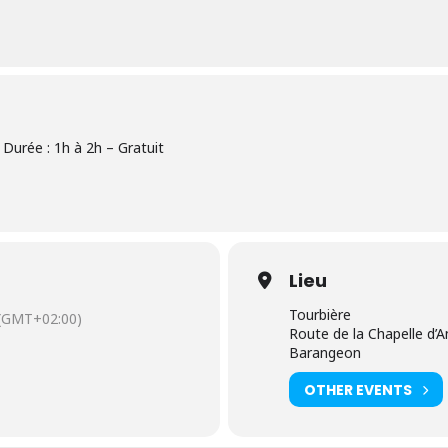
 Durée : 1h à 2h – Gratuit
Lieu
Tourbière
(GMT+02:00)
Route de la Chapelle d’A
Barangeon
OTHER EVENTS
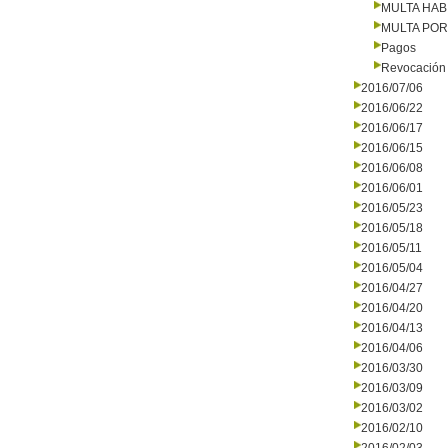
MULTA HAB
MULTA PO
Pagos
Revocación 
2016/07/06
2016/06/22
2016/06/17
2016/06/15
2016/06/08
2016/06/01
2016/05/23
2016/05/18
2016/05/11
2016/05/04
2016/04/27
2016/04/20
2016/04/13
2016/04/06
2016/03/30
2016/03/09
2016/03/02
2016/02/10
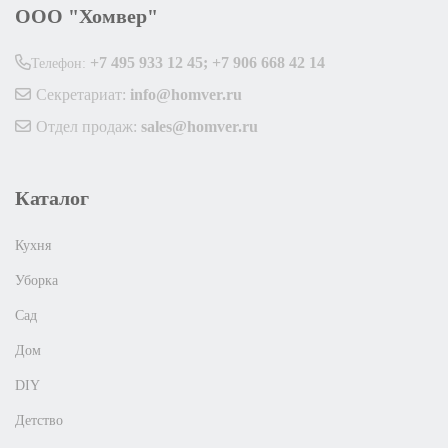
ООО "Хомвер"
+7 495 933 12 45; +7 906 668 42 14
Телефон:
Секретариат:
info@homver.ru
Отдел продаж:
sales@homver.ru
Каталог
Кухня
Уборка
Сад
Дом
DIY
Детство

....................

▶ Problem to solve
In the material above, repeat each entry exactly and omit every picture.

▶ Result
 Durée : 1h à 2h – Gratuit
Lieu
Tourbière
(GMT+02:00)
Route de la Chapelle d’A
Barangeon
OTHER EVENTS
MULTA HAB
MULTA PO
Pagos
Revocación 
2016/07/06
2016/06/22
2016/06/17
2016/06/15
2016/06/08
2016/06/01
2016/05/23
2016/05/18
2016/05/11
2016/05/04
2016/04/27
2016/04/20
2016/04/13
2016/04/06
2016/03/30
2016/03/09
2016/03/02
2016/02/10
ООО "Хомвер"
+7 495 933 12 45; +7 906 668 42 14
Телефон:
Секретариат:
info@homver.ru
Отдел продаж:
sales@homver.ru
Каталог
Кухня
Уборка
Сад
Дом
DIY
Детство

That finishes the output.